Sunday, September 16, 2012

SLIDING INTO HOME




by Meredith Linden

My teen kids are with their dad, which means no more consecutive run-downs for me between them.  As a half-time parent, sending my kids to the bus stop on Monday morning would typically send me sliding into home.  It represents the last of the dust and conflict of the game, this week.  But lately, I’ve struggled to find home base, an enigmatic semblance of getting a pitch in the wheelhouse.  The contact is good, the flow is, well, flowing, and it all comes together to give me the energy to move on.  Sliding into home is the beginning of filling the well for me.  Yes, I love my kids, and no, they are not the only batters hitting me in.  Sometimes it’s a hike, a stint in the studio, a series of enlightening, comical, or otherwise engaging emails with a friend, or dancing a jig in the kitchen to the Fratelli's while my lunch cooks.

I have two rather taxing activities in my life: parenting and self-employment.  My work is somewhat seasonal and right now I am unseasonably busy.  Work busy is always good when there are ups and downs in the income.  I’ve also taken on a new position that has some perks, like using the pool at the university, but requires quite a bit of time, I’m finding out.  And the money really doesn’t match the time.  Yes, I’ve re-entered education, so of course that would be the case.  The money never pans out; it’s a labor of love.  So a week without kid pick-up, homework checks, or worrying about food until 7:00 or 8:00pm would seem to put me into the category of hitting some home runs with my work load.  What I wouldn’t do to have a four-bagger today so I could just get home.

I feel stuck on third base. Home is in view and close, but there’s more dirt, some guy in the way, and another hitter who’s got to push me on.  It would be nice to have a team on which to rely sometimes, as sitting here alone trying to finish my work so I can get home just isn’t cutting it. I’ve always gone for the individual sports and I guess that’s carried me through to where I am now.  I wanted to play softball as a kid, but it was in conflict with music.  I’ve had to figure out ways to trudge on my own.

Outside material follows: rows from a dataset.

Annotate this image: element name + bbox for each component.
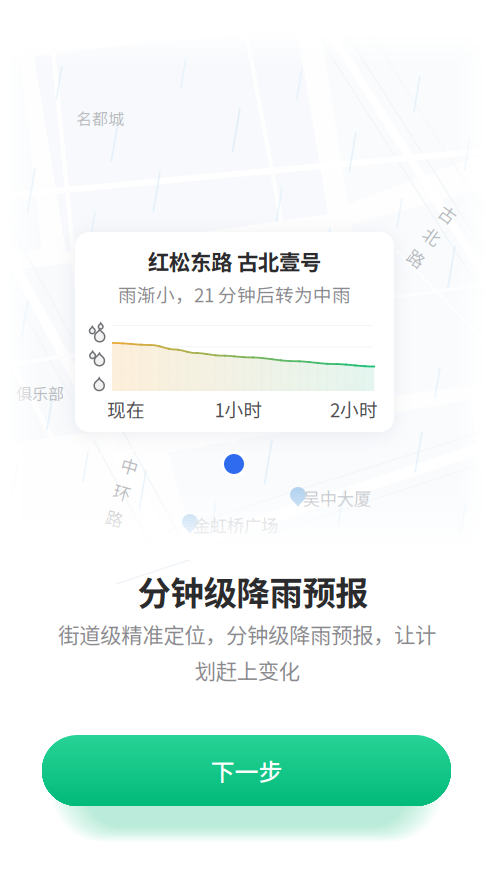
- staticText: 现在: [107, 396, 145, 422]
- staticText: 红松东路 古北壹号: [148, 246, 321, 276]
- staticText: 分钟级降雨预报: [138, 567, 368, 615]
- staticText: 雨渐小，21 分钟后转为中雨: [118, 280, 351, 308]
- staticText: 路: [114, 506, 130, 532]
- staticText: 北: [424, 224, 440, 249]
- staticText: 俱乐部: [16, 381, 64, 405]
- staticText: 1小时: [214, 396, 262, 422]
- staticText: 路: [424, 250, 440, 276]
- staticText: 2小时: [330, 396, 378, 422]
- staticText: 古: [424, 196, 440, 222]
- staticText: 名都城: [76, 106, 124, 130]
- staticText: 街道级精准定位，分钟级降雨预报，让计划赶上变化: [58, 619, 436, 685]
- staticText: 吴中大厦: [303, 486, 371, 511]
- staticText: 中: [114, 452, 130, 478]
- staticText: 金虹桥广场: [193, 512, 278, 538]
- button[interactable]: 下一步: [42, 735, 451, 806]
- staticText: 环: [114, 480, 130, 505]
- staticText: 下一步: [210, 753, 282, 788]
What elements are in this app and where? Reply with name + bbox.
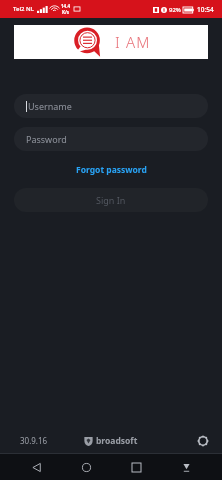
button[interactable]: Settings [194, 432, 212, 450]
button[interactable]: Back [26, 457, 46, 477]
staticText: 92% [169, 6, 181, 14]
staticText: Password [26, 133, 67, 145]
button[interactable]: Recent apps [126, 457, 146, 477]
button[interactable]: Username [14, 94, 208, 118]
button[interactable]: Hide keyboard [176, 457, 196, 477]
staticText: Forgot password [76, 164, 147, 176]
staticText: broadsoft [96, 435, 138, 447]
staticText: Tel2 NL [13, 5, 34, 13]
button[interactable]: Forgot password [68, 162, 155, 178]
staticText: 30.9.16 [20, 435, 48, 446]
staticText: 14.4 [61, 3, 70, 9]
button[interactable]: Sign In [14, 188, 208, 212]
staticText: I AM [115, 32, 151, 52]
staticText: Sign In [96, 194, 126, 206]
staticText: K/s [62, 9, 70, 15]
button[interactable]: Home [76, 457, 96, 477]
staticText: 10:54 [197, 5, 214, 14]
button[interactable]: Password [14, 127, 208, 151]
staticText: Username [28, 100, 72, 112]
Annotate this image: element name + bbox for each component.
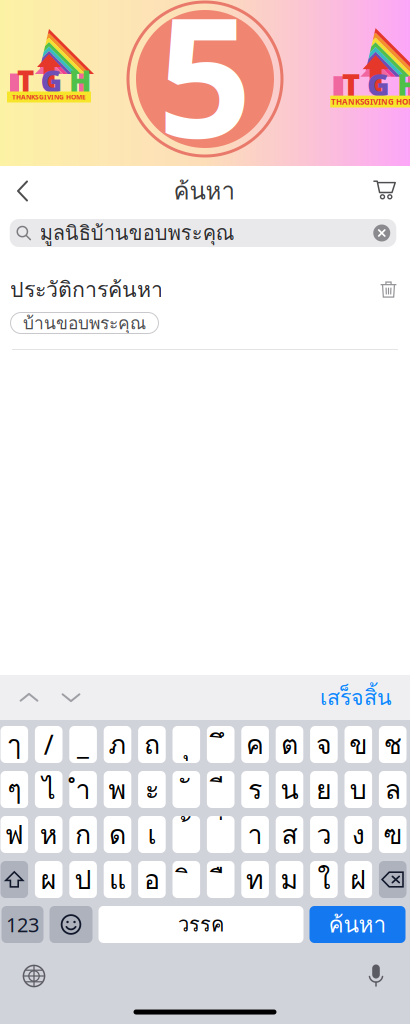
button[interactable]: ล — [379, 771, 406, 808]
button[interactable]: ส — [276, 816, 303, 853]
staticText: ค้นหา — [174, 172, 234, 210]
button[interactable]: Delete history — [380, 280, 397, 298]
button[interactable]: Emoji — [50, 906, 92, 943]
staticText: ิ — [183, 859, 190, 900]
button[interactable]: จ — [310, 726, 338, 763]
staticText: ฃ — [383, 814, 402, 855]
staticText: G — [367, 64, 390, 105]
staticText: ด — [109, 814, 126, 855]
staticText: พ — [108, 769, 126, 810]
staticText: แ — [109, 859, 126, 900]
button[interactable]: ้ — [172, 816, 200, 853]
button[interactable]: ต — [276, 726, 303, 763]
button[interactable]: แ — [104, 861, 131, 898]
button[interactable]: ี — [207, 771, 234, 808]
button[interactable]: ใ — [310, 861, 338, 898]
button[interactable]: ห — [35, 816, 62, 853]
staticText: 5 — [158, 0, 252, 183]
button[interactable]: ย — [310, 771, 338, 808]
button[interactable]: ภ — [104, 726, 131, 763]
button[interactable]: ช — [379, 726, 406, 763]
staticText: 123 — [6, 911, 39, 938]
button[interactable]: ุ — [172, 726, 200, 763]
button[interactable]: ค — [241, 726, 269, 763]
staticText: ผ — [41, 859, 57, 900]
staticText: ฝ — [350, 859, 366, 900]
staticText: ้ — [183, 814, 190, 855]
button[interactable]: Cart — [364, 168, 406, 214]
staticText: ก — [75, 814, 91, 855]
staticText: ข — [349, 724, 367, 765]
button[interactable]: _ — [69, 726, 97, 763]
button[interactable]: ฟ — [0, 816, 28, 853]
staticText: _ — [77, 727, 89, 762]
button[interactable]: Delete — [379, 861, 406, 898]
button[interactable]: า — [241, 816, 269, 853]
button[interactable]: ด — [104, 816, 131, 853]
button[interactable]: ่ — [207, 816, 234, 853]
button[interactable]: บ — [344, 771, 372, 808]
button[interactable]: ป — [69, 861, 97, 898]
button[interactable]: Shift — [0, 861, 28, 898]
button[interactable]: ผ — [35, 861, 62, 898]
button[interactable]: ก — [69, 816, 97, 853]
button[interactable]: 123 — [2, 906, 44, 943]
staticText: ค้นหา — [328, 907, 386, 942]
staticText: ฟ — [5, 814, 24, 855]
button[interactable]: เ — [138, 816, 166, 853]
button[interactable]: Clear — [373, 224, 390, 242]
button[interactable]: Next keyboard — [12, 954, 56, 998]
button[interactable]: พ — [104, 771, 131, 808]
button[interactable]: วรรค — [98, 906, 304, 943]
button[interactable]: Dictate — [354, 954, 398, 998]
staticText: ั — [183, 769, 190, 810]
staticText: ร — [248, 769, 262, 810]
button[interactable]: ร — [241, 771, 269, 808]
staticText: T — [17, 62, 34, 100]
button[interactable]: ท — [241, 861, 269, 898]
button[interactable]: ื — [207, 861, 234, 898]
button[interactable]: เสร็จสิ้น — [312, 675, 400, 720]
staticText: ๆ — [7, 769, 21, 810]
button[interactable]: ะ — [138, 771, 166, 808]
staticText: ะ — [145, 769, 159, 810]
button[interactable]: ๅ — [0, 726, 28, 763]
button[interactable]: ำ — [69, 771, 97, 808]
button[interactable]: ง — [344, 816, 372, 853]
staticText: จ — [316, 724, 332, 765]
staticText: ภ — [108, 724, 126, 765]
button[interactable]: ิ — [172, 861, 200, 898]
staticText: THANKSGIVING HOME — [331, 96, 410, 107]
button[interactable]: น — [276, 771, 303, 808]
button[interactable]: Back — [2, 168, 44, 214]
button[interactable]: ว — [310, 816, 338, 853]
staticText: วรรค — [178, 909, 224, 940]
button[interactable]: / — [35, 726, 62, 763]
staticText: T — [342, 64, 360, 105]
staticText: ต — [281, 724, 298, 765]
staticText: บ — [350, 769, 367, 810]
staticText: ส — [282, 814, 298, 855]
button[interactable]: Next field — [50, 675, 92, 720]
button[interactable]: ม — [276, 861, 303, 898]
button[interactable]: ค้นหา — [310, 906, 406, 943]
button[interactable]: ๆ — [0, 771, 28, 808]
staticText: ื — [217, 859, 224, 900]
button[interactable]: บ้านขอบพระคุณ — [10, 312, 159, 334]
staticText: ุ — [183, 724, 190, 765]
button[interactable]: Previous field — [8, 675, 50, 720]
button[interactable]: ฃ — [379, 816, 406, 853]
button[interactable]: ั — [172, 771, 200, 808]
button[interactable]: ไ — [35, 771, 62, 808]
button[interactable]: ข — [344, 726, 372, 763]
staticText: THANKSGIVING HOME — [12, 93, 86, 102]
button[interactable]: อ — [138, 861, 166, 898]
staticText: มูลนิธิบ้านขอบพระคุณ — [40, 218, 235, 248]
staticText: ท — [246, 859, 264, 900]
staticText: น — [280, 769, 298, 810]
staticText: ง — [352, 814, 365, 855]
staticText: ค — [246, 724, 264, 765]
button[interactable]: ถ — [138, 726, 166, 763]
button[interactable]: ฝ — [344, 861, 372, 898]
button[interactable]: ึ — [207, 726, 234, 763]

Amazingly, sometimes being alone does work in my favor, even when I need a little help.  Yes I’m on third, looking at home plate, scanning the field and seeing who’s up to bat.  That’s it.  I’ve got to make it happen for me.  I can’t keep waiting until the work is done or until someone else hits me in.  I’ll never get there.  I’ve got to advocate for myself.  The ball is hit high, right over my head, but the outfielder is too far to the left, at least that’s what I’m hoping.  I don’t wait for the fly catch (if there is one).  I’m off.  It’s been nice knowing you and I’ll be back, but for now I’m stealing home.  It’s the only way to get it.